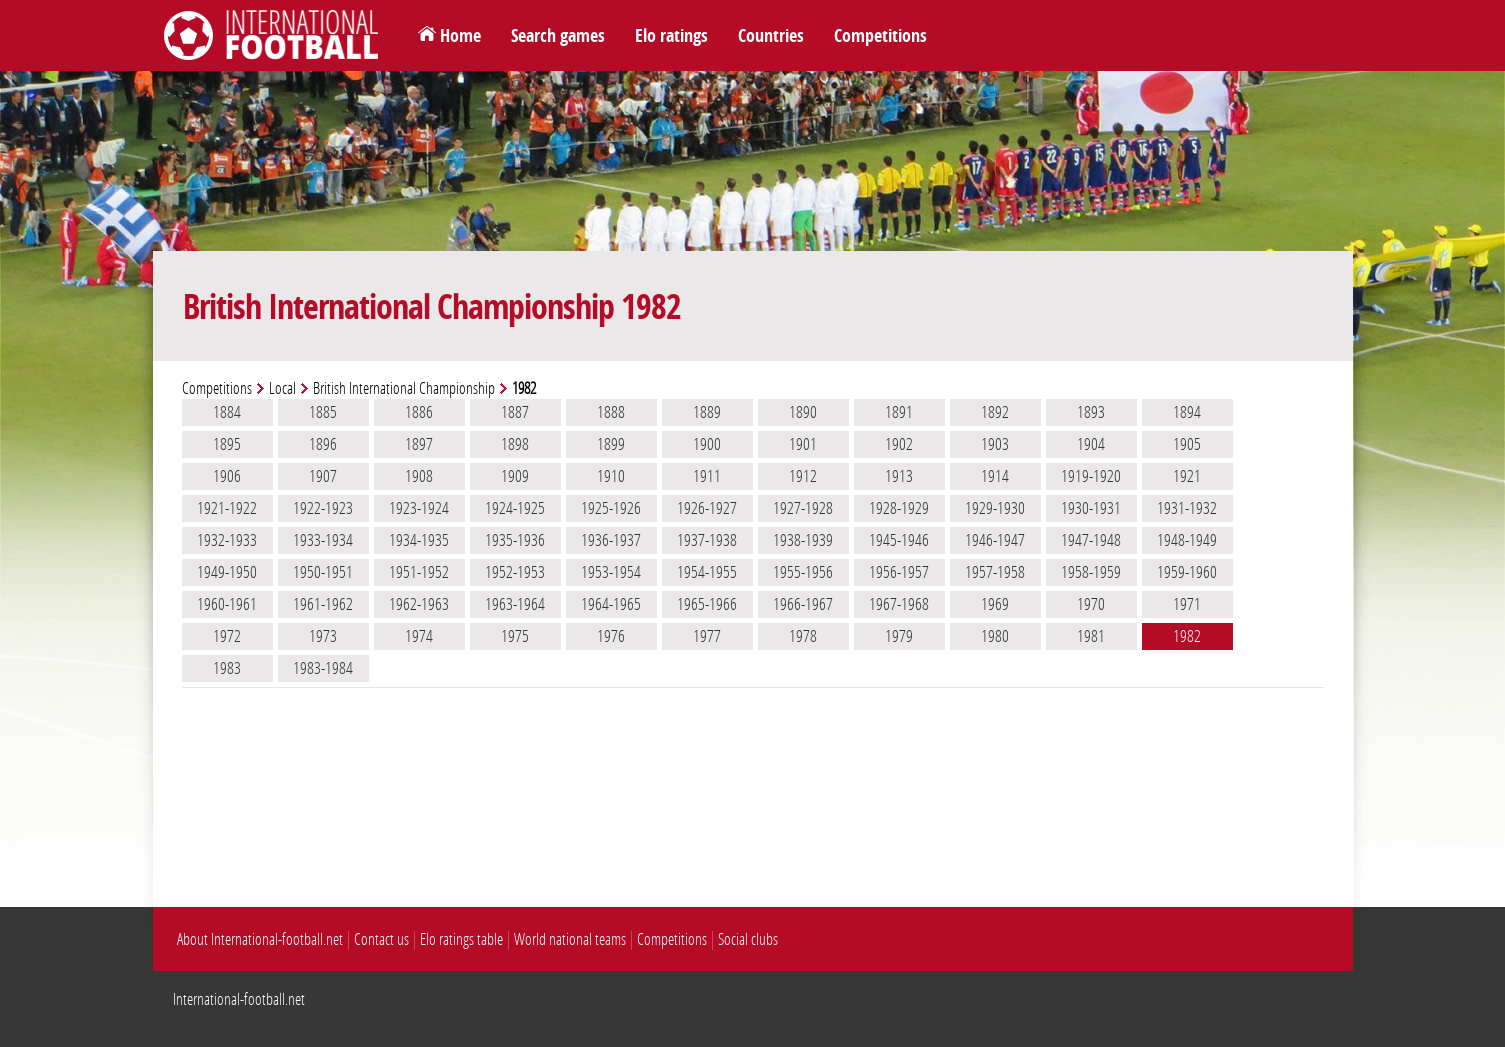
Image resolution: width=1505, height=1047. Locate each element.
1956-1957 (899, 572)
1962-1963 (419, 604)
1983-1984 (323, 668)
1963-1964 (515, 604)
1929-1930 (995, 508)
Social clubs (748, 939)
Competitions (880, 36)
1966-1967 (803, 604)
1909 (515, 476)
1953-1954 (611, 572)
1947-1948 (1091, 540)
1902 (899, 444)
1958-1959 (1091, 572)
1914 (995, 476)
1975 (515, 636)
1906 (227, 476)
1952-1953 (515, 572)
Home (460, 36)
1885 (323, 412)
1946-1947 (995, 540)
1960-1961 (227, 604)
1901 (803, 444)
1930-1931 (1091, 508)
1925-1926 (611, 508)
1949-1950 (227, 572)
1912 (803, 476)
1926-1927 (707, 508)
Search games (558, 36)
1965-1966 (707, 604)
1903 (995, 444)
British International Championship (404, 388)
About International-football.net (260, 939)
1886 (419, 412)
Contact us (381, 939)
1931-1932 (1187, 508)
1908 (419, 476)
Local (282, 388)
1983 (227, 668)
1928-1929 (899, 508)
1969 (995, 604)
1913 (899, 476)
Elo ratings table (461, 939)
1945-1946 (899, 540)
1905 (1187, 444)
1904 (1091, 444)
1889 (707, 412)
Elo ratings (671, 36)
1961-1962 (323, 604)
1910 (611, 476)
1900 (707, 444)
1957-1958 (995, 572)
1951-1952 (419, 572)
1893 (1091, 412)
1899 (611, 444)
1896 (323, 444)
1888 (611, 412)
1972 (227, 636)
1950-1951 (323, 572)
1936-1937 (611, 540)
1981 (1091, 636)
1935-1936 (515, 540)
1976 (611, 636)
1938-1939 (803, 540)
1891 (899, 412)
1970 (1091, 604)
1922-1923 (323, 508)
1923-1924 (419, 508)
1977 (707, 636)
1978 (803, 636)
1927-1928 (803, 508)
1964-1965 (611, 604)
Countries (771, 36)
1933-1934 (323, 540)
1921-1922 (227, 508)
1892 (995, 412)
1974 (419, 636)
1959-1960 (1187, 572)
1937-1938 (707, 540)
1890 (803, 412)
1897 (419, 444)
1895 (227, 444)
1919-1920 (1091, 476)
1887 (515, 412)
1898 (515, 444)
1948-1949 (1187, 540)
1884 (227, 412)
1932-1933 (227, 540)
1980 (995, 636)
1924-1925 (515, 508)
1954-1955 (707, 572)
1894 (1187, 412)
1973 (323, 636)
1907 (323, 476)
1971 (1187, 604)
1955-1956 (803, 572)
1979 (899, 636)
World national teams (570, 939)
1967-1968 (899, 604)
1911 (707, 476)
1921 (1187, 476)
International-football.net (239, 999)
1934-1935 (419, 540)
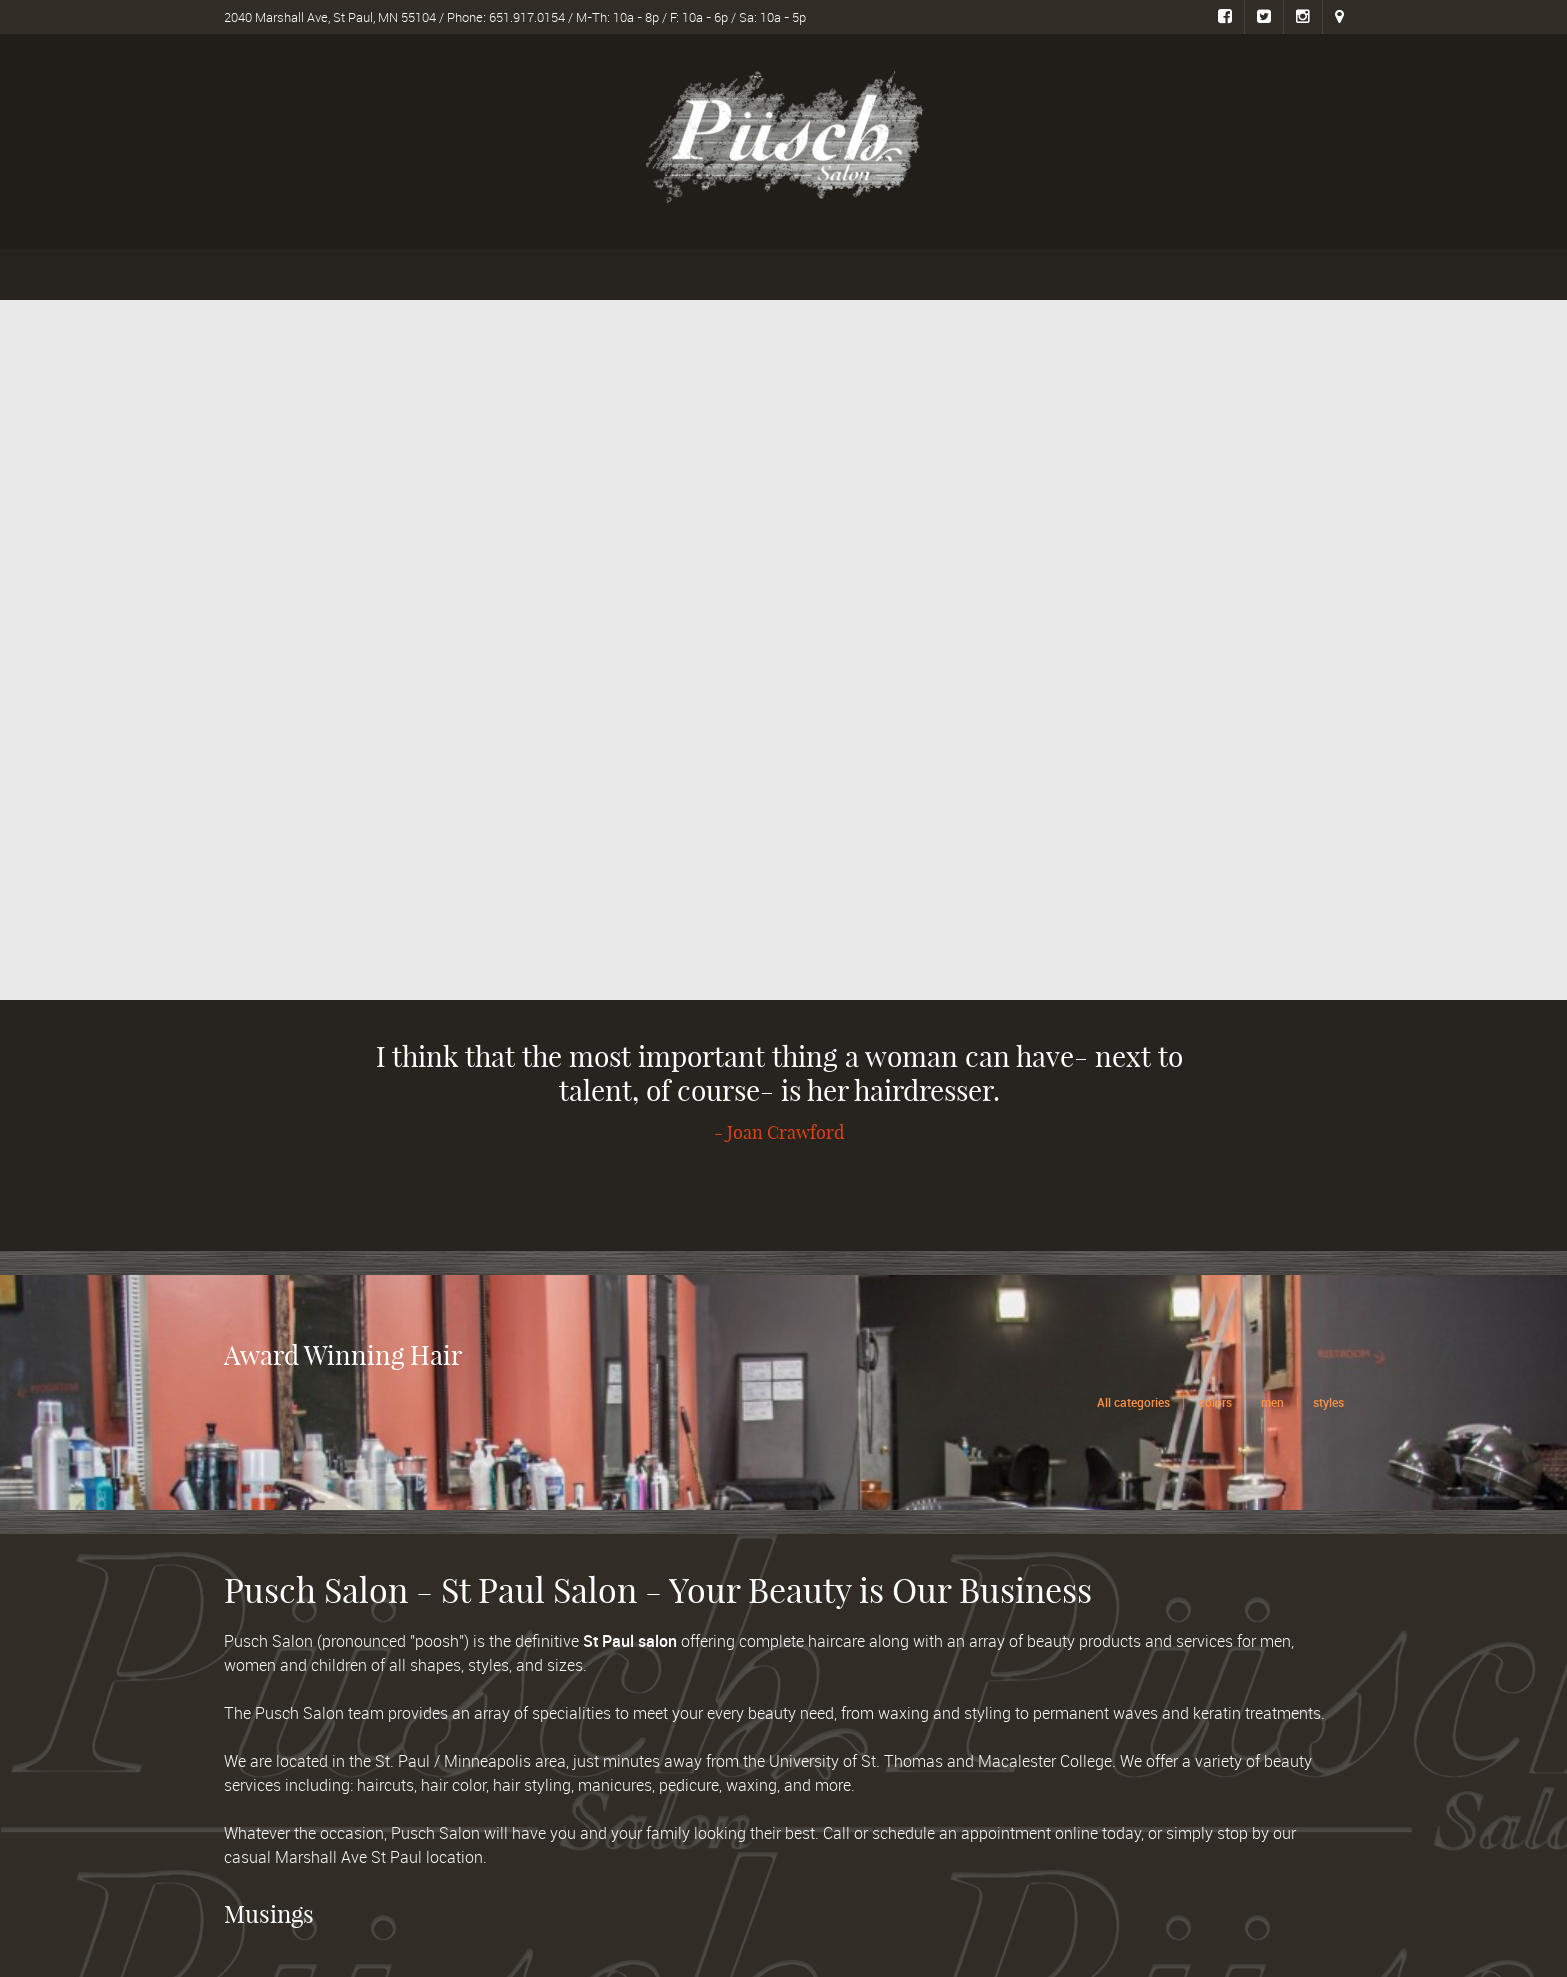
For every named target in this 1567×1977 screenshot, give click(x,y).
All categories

* * *

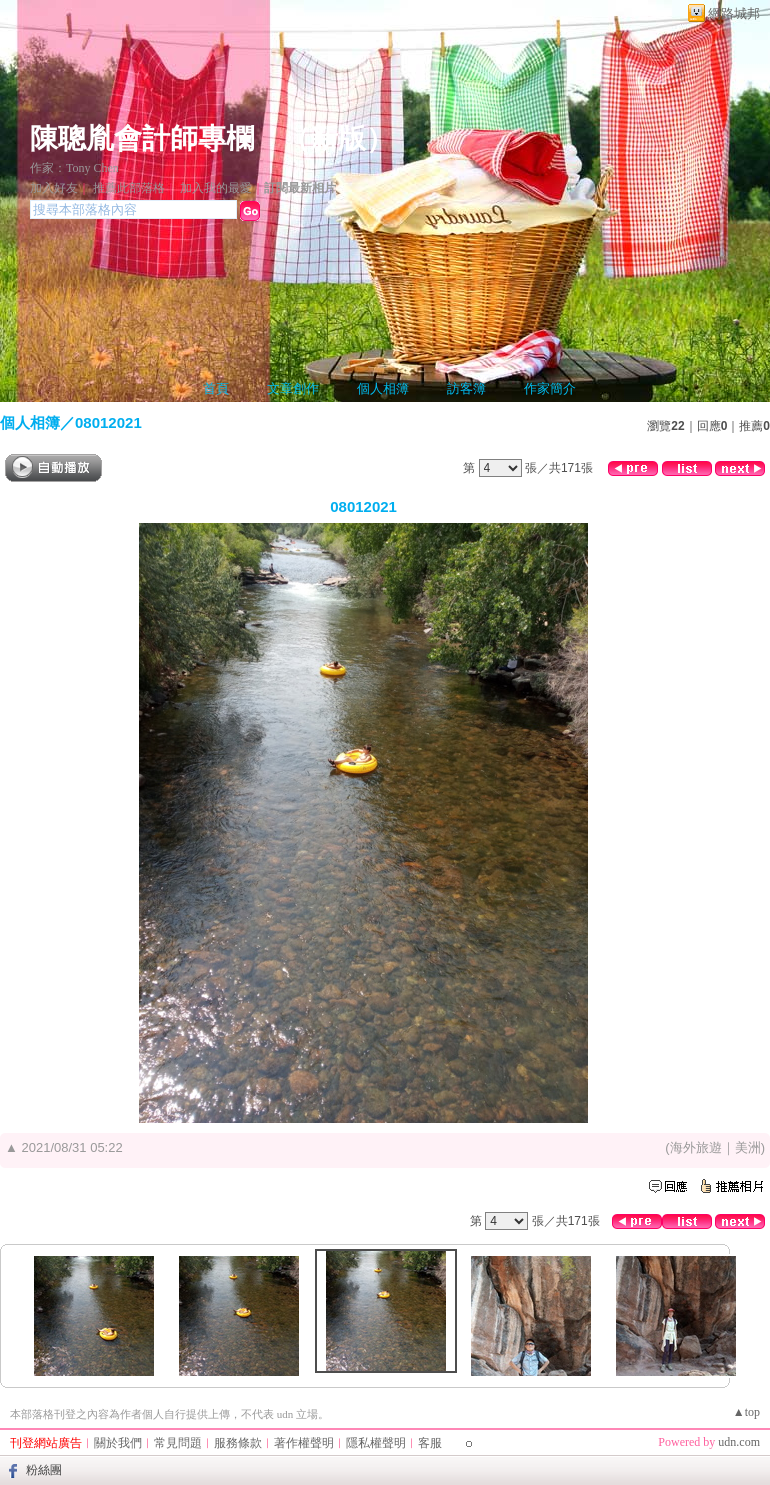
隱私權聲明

---

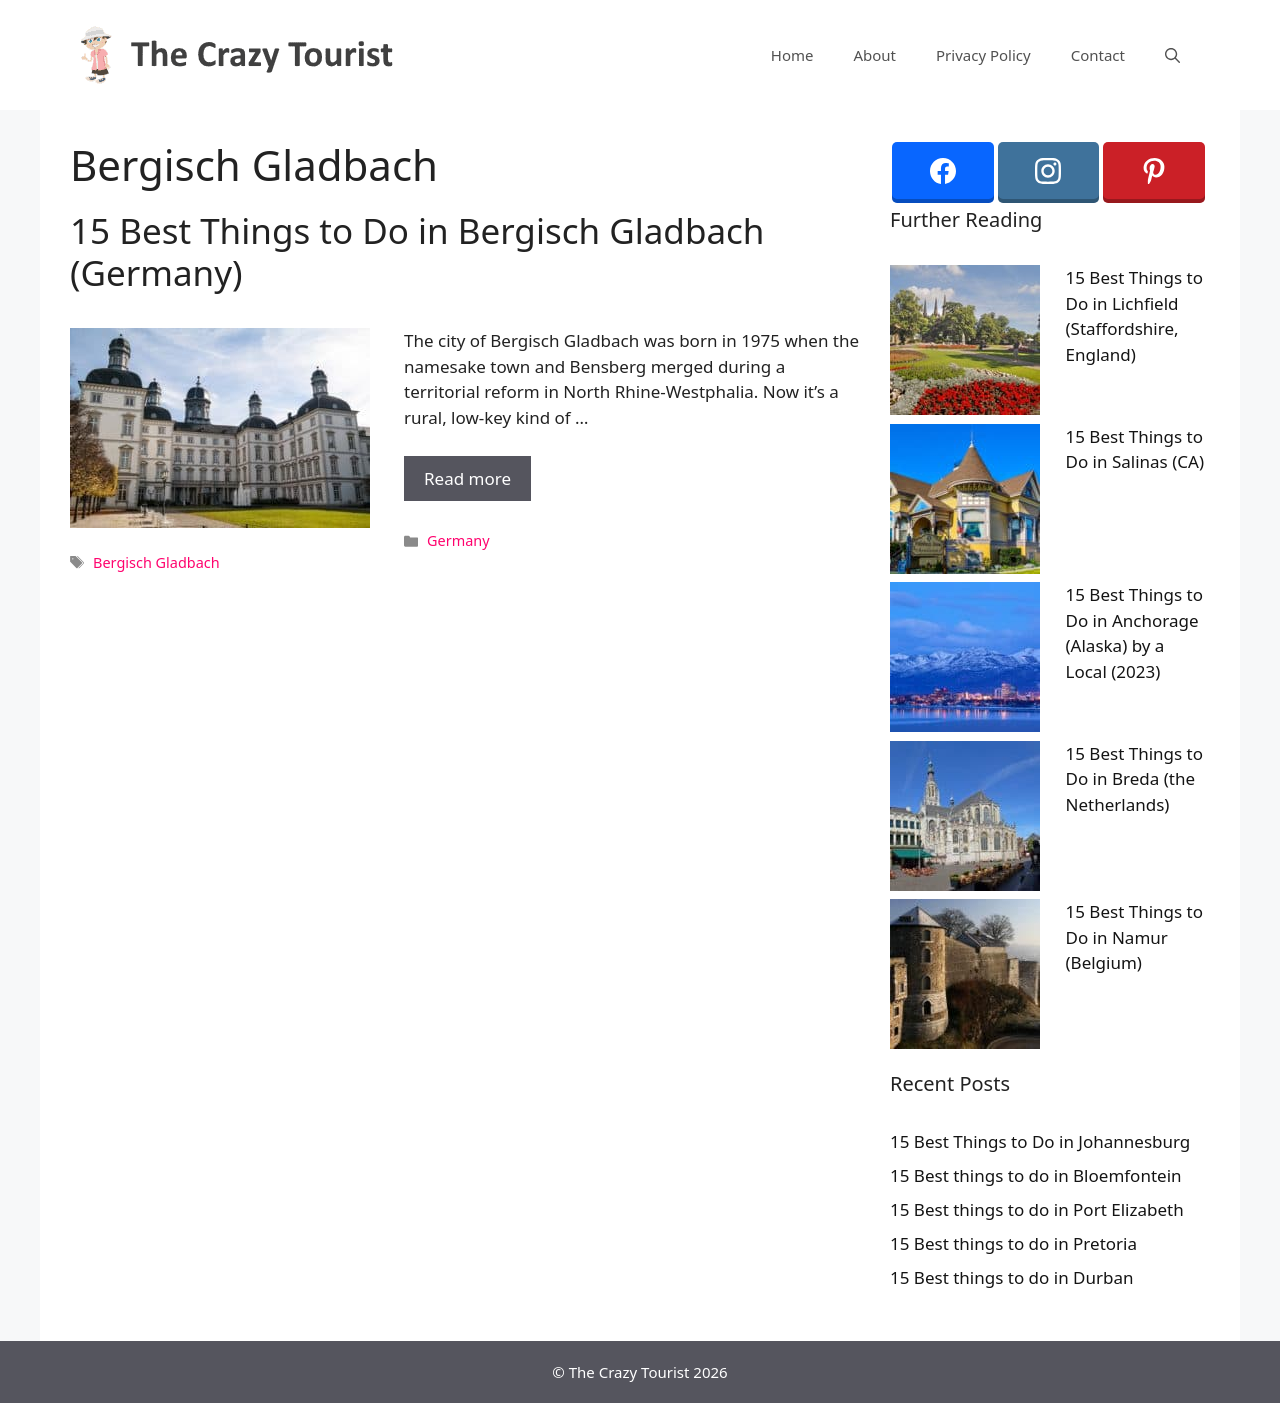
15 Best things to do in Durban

Goal of the exercise >>
Keep only those lines of the records that hold "International", and return them.

Answer section >>
British International Championship (404, 388)
About International-football.net (260, 939)
International-football.net (239, 999)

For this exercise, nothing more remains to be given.